Fifty-three years old, divorced twice, three kids who don't speak to him.

Twenty-eight years with the state police, commendations and complaints equalling out the other.

The kind of cop who gets results but leaves bodies in his wake—metaphorical and literal.

The truck is already warm, heated remotely.

Cain thinks of everything.

We drive in silence through the pre-dawn darkness, passing only one other vehicle—a delivery truck heading to town.

The driver doesn't even glance our way.

We're invisible, anonymous, just another couple in the dark.

The mountains loom around us, black shapes against a black sky.

I grew up here, but never really saw them until now.

They hide so much—bodies, secrets, crimes that span decades.

My father taught me these roads, showed me the trails, warned me about the dangers in the woods.

He never mentioned he was one of them.

"Tell me about Morrison's routine again," I say, though I already know it by heart.

"He parks at exactly 5:45. Stretches for three minutes by his car. Starts running at 5:48. Maintains a nine-minute mile pace for the first three miles, then slows to ten-minute miles for the back four. Reaches the isolated stretch by Miller's Pond between 6:15 and 6:18."

"You've been watching him."

"Yes. He's uploaded every run to Strava. Public profile. He wants people to see how dedicated he is, how strong. Vanity makes him vulnerable."

"Like Jake."

"All predators are vain. They think they're apex, untouchable. They never consider they might be someone else's prey."

Miller's Pond is a seven-mile loop popular with serious runners.

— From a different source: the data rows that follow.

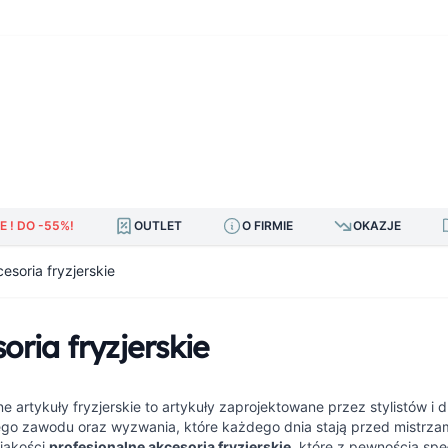
E ! DO -55%!
OUTLET
O FIRMIE
OKAZJE
esoria fryzjerskie
oria fryzjerskie
ne artykuły fryzjerskie to artykuły zaprojektowane przez stylistów i dl
ego zawodu oraz wyzwania, które każdego dnia stają przed mistrz
 jakości
profesjonalne akcesoria fryzjerskie
, które z pewnością spe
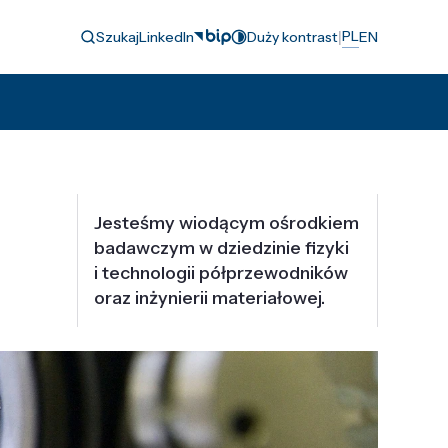
|
PL
Szukaj
LinkedIn
Duży kontrast
EN
Jesteśmy wiodącym ośrodkiem
badawczym w dziedzinie fizyki
i technologii półprzewodników
oraz inżynierii materiałowej.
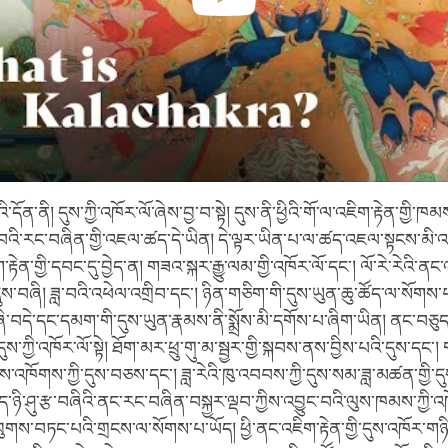
་དོན་ནི། དུས་ཀྱི་འཁོར་ལོ་ཞེས་བྱ་བ་སྟེ། དུས་ནི་ཕྱིའི་གོ་ལ་འཇིག་རྟེན་གྱི
བའི་རང་བཞིན་གྱི་འཇལ་ཚད་དེ་ཡིན། དེ་ལྟར་ཡིན་པ་ལ་ཚད་འཇལ་སྟངས་མི་འད
ིག་རྟེན་གྱི་དབང་དུ་བྱེད་ན། གཟའ་སྐར་རྒྱུ་ལམ་གྱི་འཁོར་ལོ་དང་། ལོ་རེ་རེའི་ནང
་བཞི། ཟླ་བའི་འཕེལ་འགྲིབ་དང་། ཉིན་གཅིག་གི་དུས་ཡུན་ཆུ་ཚོད་ལ་སོགས་པ་ཡ
ཞི་བདེ་དང་དམག་གི་དུས་ཡུན་རྣམས་ནི་སྨྲོས་མི་དགོས་པ་ཞིག་ཡིན། ནང་བཅུད་ཀ
དུས་ཀྱི་འཁོར་ལོ་སྟེ། ཐོག་མར་ཕྲུ་གུ་མ་སྦྱར་གྱི་སྐབས་ནས་བྱིས་པའི་དུས་དང་
ས་འཁོགས་ཀྱི་དུས་བཅས་དང་། ཟླ་རེའི་ཁུ་འབབས་ཀྱི་དུས་སམ་ཟླ་མཚན་གྱི་ད
ད་ཉི་ཤུ་རྩ་བཞིའི་ནང་རང་བཞིན་བསྐྱར་ལྡབ་ཀྱིས་འབྱུང་བའི་ལུས་ཁམས་ཀྱི་འཁ
གས་བཏང་པའི་གྲངས་ལ་སོགས་པ་ཡོད། ཕྱི་ནང་འཇིག་རྟེན་གྱི་དུས་འཁོར་གཉ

The trail is well-maintained but isolated, especially the two-mile stretch along the pond's north shore.

No cell service, no houses, no help.

In summer, it's beautiful—wildflowers and mountain views.

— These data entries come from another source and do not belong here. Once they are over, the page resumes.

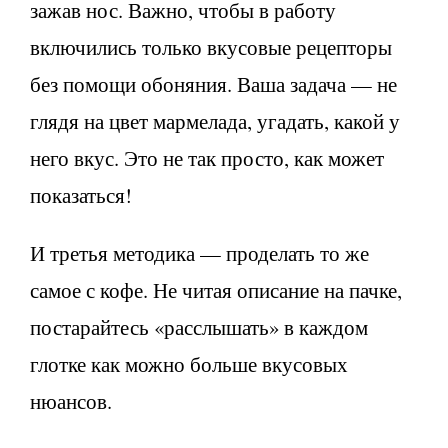
зажав нос. Важно, чтобы в работу
включились только вкусовые рецепторы
без помощи обоняния. Ваша задача — не
глядя на цвет мармелада, угадать, какой у
него вкус. Это не так просто, как может
показаться!
И третья методика — проделать то же
самое с кофе. Не читая описание на пачке,
постарайтесь «расслышать» в каждом
глотке как можно больше вкусовых
нюансов.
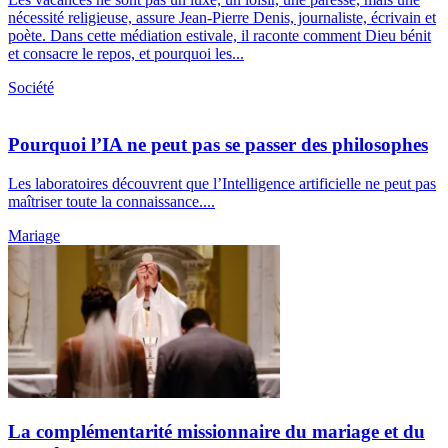
nécessité religieuse, assure Jean-Pierre Denis, journaliste, écrivain et
poète. Dans cette médiation estivale, il raconte comment Dieu bénit
et consacre le repos, et pourquoi les...
Société
Pourquoi l’IA ne peut pas se passer des philosophes
Les laboratoires découvrent que l’Intelligence artificielle ne peut pas
maîtriser toute la connaissance....
Mariage
La complémentarité missionnaire du mariage et du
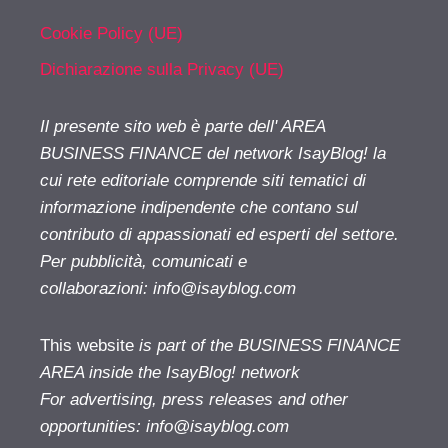
Cookie Policy (UE)
Dichiarazione sulla Privacy (UE)
Il presente sito web è parte dell' AREA
BUSINESS FINANCE del network IsayBlog! la
cui rete editoriale comprende siti tematici di
informazione indipendente che contano sul
contributo di appassionati ed esperti del settore.
Per pubblicità, comunicati e
collaborazioni:
info@isayblog.com
This website
is part of the BUSINESS FINANCE
AREA inside the IsayBlog! network
For advertising, press releases and other
opportunities:
info@isayblog.com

In winter, it's desolate, the kind of place where screams freeze before they reach anywhere.

Morrison posts about it constantly on social media, bragging about maintaining his routine despite the investigation. "Dedication separates professionals from amateurs," his last post read.

Dedication will separate him from his life in approximately forty minutes.

We park at the trailhead lot, empty except for Morrison's rental car—a black Suburban that screams federal authority.

He wants people to know who he is, what power he represents.

After today, it'll just be an abandoned vehicle waiting for an owner who'll never return.